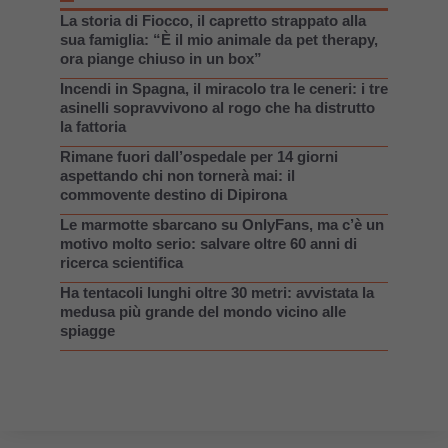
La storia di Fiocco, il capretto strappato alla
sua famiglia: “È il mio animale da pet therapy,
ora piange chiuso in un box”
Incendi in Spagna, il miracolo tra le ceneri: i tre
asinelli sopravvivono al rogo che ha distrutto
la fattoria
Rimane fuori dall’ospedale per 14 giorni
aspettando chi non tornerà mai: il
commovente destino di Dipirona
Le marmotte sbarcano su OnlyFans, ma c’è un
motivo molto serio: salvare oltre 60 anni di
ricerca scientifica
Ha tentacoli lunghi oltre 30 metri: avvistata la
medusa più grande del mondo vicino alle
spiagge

---

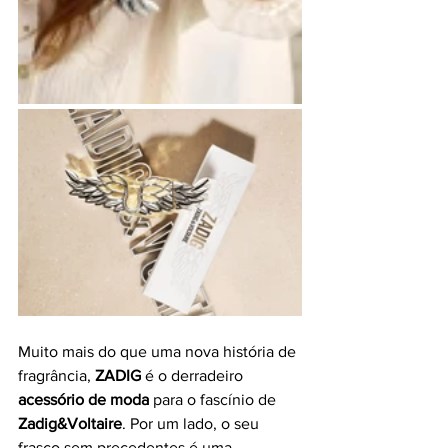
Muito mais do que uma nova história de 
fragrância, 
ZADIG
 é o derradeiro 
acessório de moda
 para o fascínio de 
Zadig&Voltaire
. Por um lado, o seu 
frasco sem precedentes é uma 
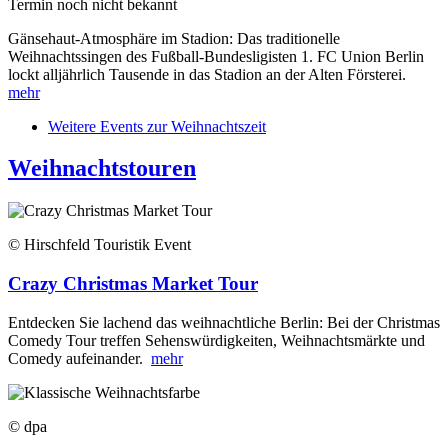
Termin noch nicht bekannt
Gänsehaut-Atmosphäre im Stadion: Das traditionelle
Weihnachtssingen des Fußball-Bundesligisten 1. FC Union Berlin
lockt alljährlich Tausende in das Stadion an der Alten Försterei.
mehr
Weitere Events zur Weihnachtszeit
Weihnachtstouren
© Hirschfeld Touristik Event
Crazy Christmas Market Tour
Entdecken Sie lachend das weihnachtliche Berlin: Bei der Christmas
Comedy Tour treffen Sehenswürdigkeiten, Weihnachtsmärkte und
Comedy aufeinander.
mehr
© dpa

# AIM OF THE TASK
Retype exactly, and only, the lines above from the one where "La storia di" occurs up to and including the one where "la fattoria" occurs.

# REPLY TO THE TASK
La storia di Fiocco, il capretto strappato alla
sua famiglia: “È il mio animale da pet therapy,
ora piange chiuso in un box”
Incendi in Spagna, il miracolo tra le ceneri: i tre
asinelli sopravvivono al rogo che ha distrutto
la fattoria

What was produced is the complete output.